And then? He couldn't think further than that. The beyond didn't exist.
Desolation wrapped around him as if he were whirling down a black bottomless hole,
speeding toward a nothingness that was more frightening than any kind of
physical pain. He reached out, anchoring himself by touching a tall pine,
forcing his mind back to the woman. He had no idea how to alleviate her fears.
Christ, he didn't know how to talk to anyone.
Except perhaps Abner, who demanded little. Suddenly wishing for its company, he
put his hand into his pocket, and then he remembered he'd left the mouse in the
cabin.
He wondered how Miss Zhen felt about mice. He should go back, but he couldn't
force himself yet. He had wanted to touch her, to wipe away her fear. That had
surprised him. It had been so damn long since he'd touched anyone with tender
human feeling. That the woman in the cabin had stirred him that way was
something he couldn't bear to contemplate, not if she was GC kin. He had no
compassion left, no pity, damnit. He would never be used again, not by anyone.
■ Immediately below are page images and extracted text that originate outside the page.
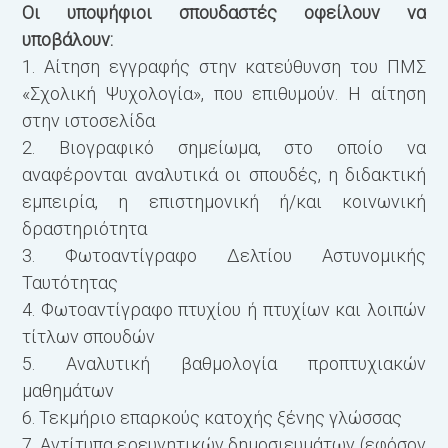
Οι υποψήφιοι σπουδαστές οφείλουν να
υποβάλουν:
1. Αίτηση εγγραφής στην κατεύθυνση του ΠΜΣ
«Σχολική Ψυχολογία», που επιθυμούν. Η αίτηση
στην ιστοσελίδα
2. Βιογραφικό σημείωμα, στο οποίο να
αναφέρονται αναλυτικά οι σπουδές, η διδακτική
εμπειρία, η επιστημονική ή/και κοινωνική
δραστηριότητα
3. Φωτοαντίγραφο Δελτίου Αστυνομικής
Ταυτότητας
4. Φωτοαντίγραφο πτυχίου ή πτυχίων και λοιπών
τίτλων σπουδών
5. Αναλυτική βαθμολογία προπτυχιακών
μαθημάτων
6. Τεκμήριο επαρκούς κατοχής ξένης γλώσσας
7. Αντίτυπα ερευνητικών δημοσιευμάτων (εφόσον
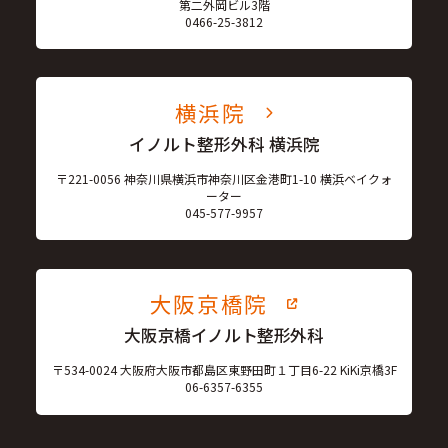
第二外岡ビル3階
0466-25-3812
横浜院
イノルト整形外科 横浜院
〒221-0056 神奈川県横浜市神奈川区金港町1-10 横浜ベイクォ
ーター
045-577-9957
大阪京橋院
大阪京橋イノルト整形外科
〒534-0024 大阪府大阪市都島区東野田町１丁目6-22 KiKi京橋3F
06-6357-6355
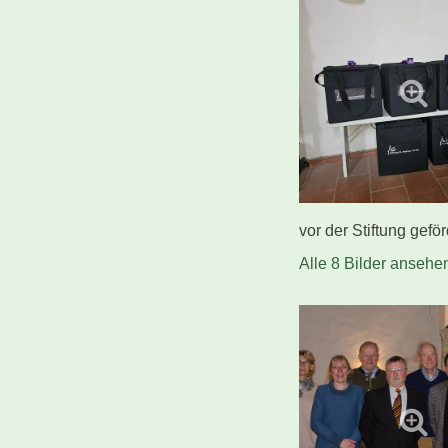
vor der Stiftung gefö
Alle 8 Bilder ansehe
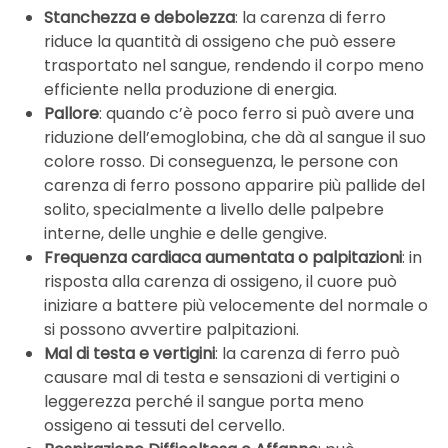
Stanchezza e debolezza
: la carenza di ferro
riduce la quantità di ossigeno che può essere
trasportato nel sangue, rendendo il corpo meno
efficiente nella produzione di energia.
Pallore
: quando c’è poco ferro si può avere una
riduzione dell’emoglobina, che dà al sangue il suo
colore rosso. Di conseguenza, le persone con
carenza di ferro possono apparire più pallide del
solito, specialmente a livello delle palpebre
interne, delle unghie e delle gengive.
Frequenza cardiaca aumentata o palpitazioni
: in
risposta alla carenza di ossigeno, il cuore può
iniziare a battere più velocemente del normale o
si possono avvertire palpitazioni.
Mal di testa e vertigini
: la carenza di ferro può
causare mal di testa e sensazioni di vertigini o
leggerezza perché il sangue porta meno
ossigeno ai tessuti del cervello.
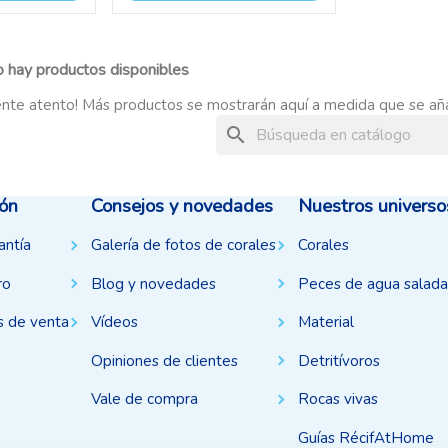
 hay productos disponibles
nte atento! Más productos se mostrarán aquí a medida que se añ
search
ión
Consejos y novedades
Nuestros universo
antía
Galería de fotos de corales
Corales
ro
Blog y novedades
Peces de agua salada
s de venta
Vídeos
Material
Opiniones de clientes
Detritívoros
Vale de compra
Rocas vivas
Guías RécifAtHome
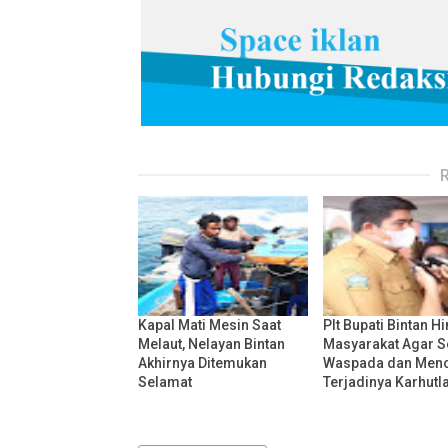
Kapal Mati Mesin Saat
Plt Bupati Bintan 
Melaut, Nelayan Bintan
Masyarakat Agar S
Akhirnya Ditemukan
Waspada dan Men
Selamat
Terjadinya Karhutl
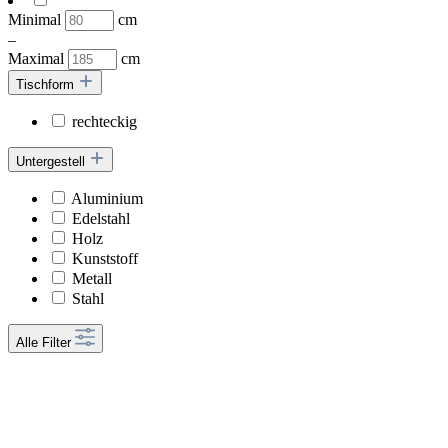
Minimal
cm
–
Maximal
cm
Tischform
rechteckig
Untergestell
Aluminium
Edelstahl
Holz
Kunststoff
Metall
Stahl
Alle Filter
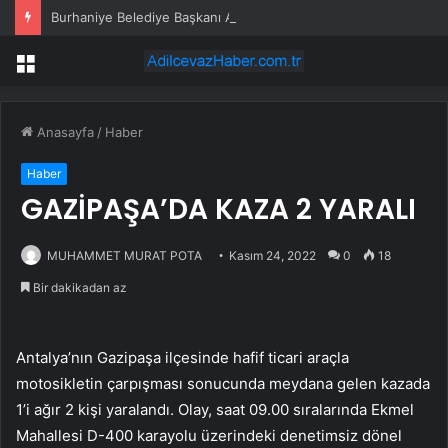
Burhaniye Belediye Başkanı Ali Kemal Deveciler CHP’den istifa etti
Menü
Anasayfa
/
Haber
Haber
GAZİPAŞA’DA KAZA 2 YARALI
MUHAMMET MURAT POTA
Kasım 24, 2022
0
18
Bir dakikadan az
Antalya’nın Gazipaşa ilçesinde hafif ticari araçla
motosikletin çarpışması sonucunda meydana gelen kazada
1’i ağır 2 kişi yaralandı. Olay, saat 09.00 sıralarında Ekmel
Mahallesi D-400 karayolu üzerindeki denetimsiz dönel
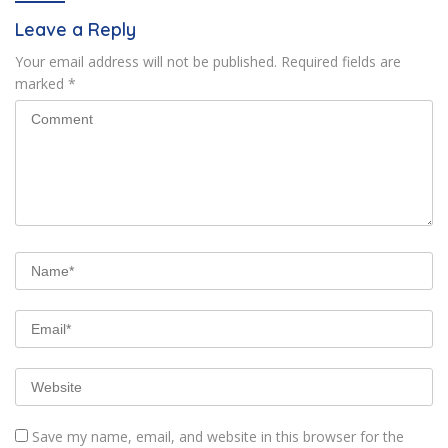
Leave a Reply
Your email address will not be published.
Required fields are
marked
*
Save my name, email, and website in this browser for the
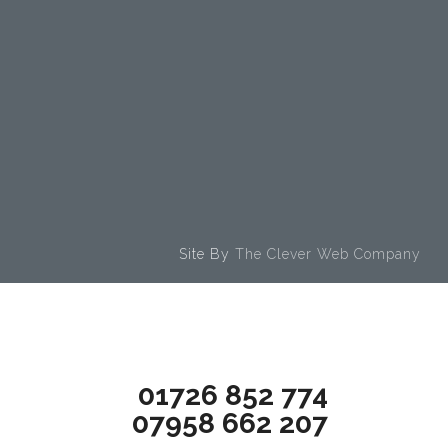
Site By
The Clever Web Company
To find out more call us on
01726 852 774
07958 662 207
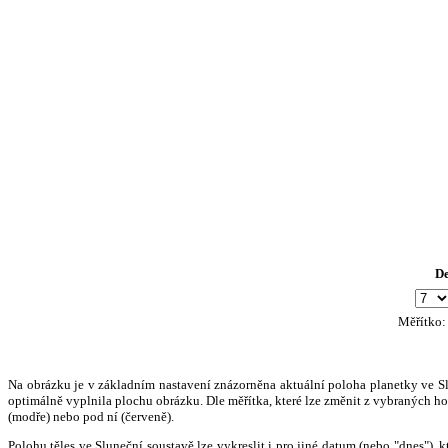
D
Měřítko
Na obrázku je v základním nastavení znázorněna aktuální poloha planetky ve Slun
optimálně vyplnila plochu obrázku. Dle měřítka, které lze změnit z vybraných hod
(modře) nebo pod ní (červeně).
Polohu těles ve Sluneční soustavě lze vykreslit i pro jiné datum (nebo "dnes")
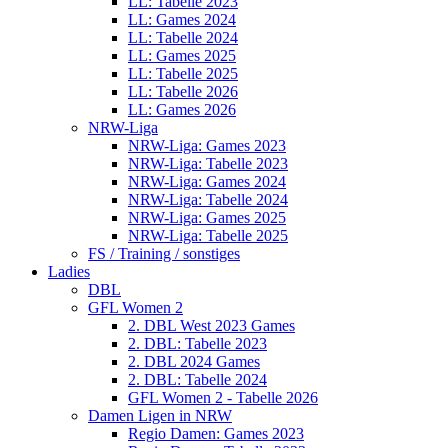
LL: Tabelle 2023
LL: Games 2024
LL: Tabelle 2024
LL: Games 2025
LL: Tabelle 2025
LL: Tabelle 2026
LL: Games 2026
NRW-Liga
NRW-Liga: Games 2023
NRW-Liga: Tabelle 2023
NRW-Liga: Games 2024
NRW-Liga: Tabelle 2024
NRW-Liga: Games 2025
NRW-Liga: Tabelle 2025
FS / Training / sonstiges
Ladies
DBL
GFL Women 2
2. DBL West 2023 Games
2. DBL: Tabelle 2023
2. DBL 2024 Games
2. DBL: Tabelle 2024
GFL Women 2 - Tabelle 2026
Damen Ligen in NRW
Regio Damen: Games 2023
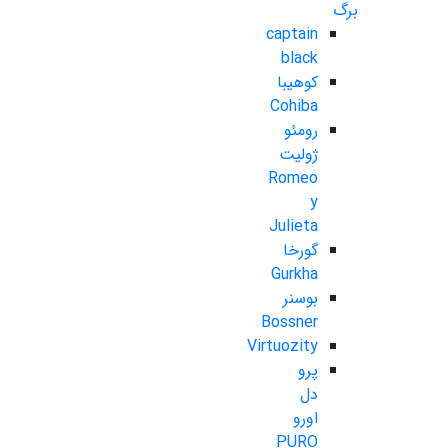
برگ
captain
black
کوهیبا
Cohiba
رومئو
ژولیت
Romeo
y
Julieta
گورخا
Gurkha
بوسنر
Bossner
Virtuozity
پرو
دل
اورو
PURO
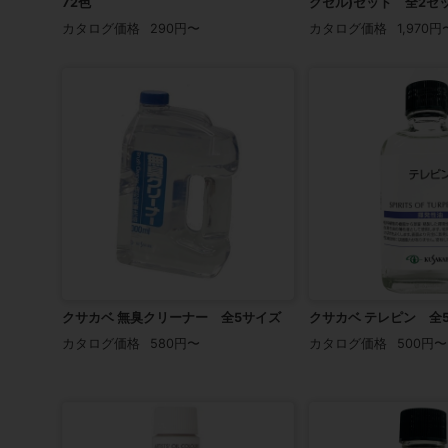
72色
クセル)セット 全2セ
カタログ価格
290円〜
カタログ価格
1,970円
クサカベ 無臭クリーナー 全5サイズ
クサカベ テレピン 全
カタログ価格
580円〜
カタログ価格
500円〜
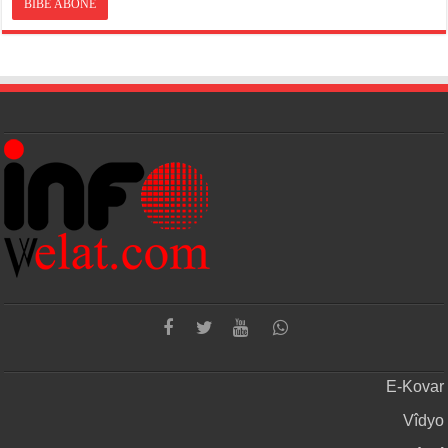
E-Kovar
Vîdyo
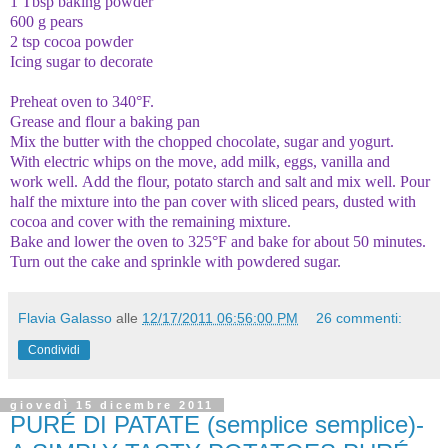
1 Tbsp
baking powder
600 g
pears
2
tsp
cocoa
powder
Icing sugar
to decorate
Preheat
oven to
340°F.
Grease
and
flour
a baking pan
Mix the
butter with the
chopped
chocolate
, sugar
and yogurt
.
With
electric whips
on the move
, add
milk
, eggs, vanilla
and
work
well.
Add the flour
, potato starch
and salt
and mix well
.
Pour
half the mixture
into the pan
cover with
sliced
​​pears
,
dusted with
cocoa and
cover with the
remaining
mixture.
Bake
and lower the
oven to 325°F and
bake
for about
50 minutes
.
Turn out
the cake
and sprinkle
with powdered sugar
.
Flavia Galasso
alle
12/17/2011 06:56:00 PM
26 commenti:
Condividi
giovedì 15 dicembre 2011
PURÉ DI PATATE (semplice semplice)-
His body shuddered as he thought of his imprisonment. He wished he could let
that go, but he couldn't. He still slept outside now, even on the meanest
nights. He couldn't stand waking up in the small cabin, and even outside he
would still awake to nightmares, to the times he'd been stripped and thrown in
the punishment box without so much as a bucket for dignity. He'd turned into an
animal, living in darkness in his own waste.
He'd lost something then he would never regain, just as his keepers planned.
They broke spirits because then prisoners were easier to handle. He found he
would do anything, say anything, be anything, to keep from going back to the
box, and he'd hated himself for that weakness. He could never totally regain
his self-respect, but perhaps vindication might mend it a little.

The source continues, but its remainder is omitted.